• [Task details] All lines of the entries with "Zondag" in them must be listed.

• [Information given]
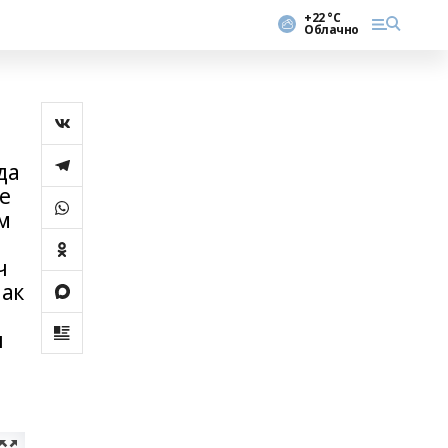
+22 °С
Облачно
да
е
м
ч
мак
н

---

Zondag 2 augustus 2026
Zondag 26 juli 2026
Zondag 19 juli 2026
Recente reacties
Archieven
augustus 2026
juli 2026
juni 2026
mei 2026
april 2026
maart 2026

• [Task solution]
Zondag 2 augustus 2026
Zondag 26 juli 2026
Zondag 19 juli 2026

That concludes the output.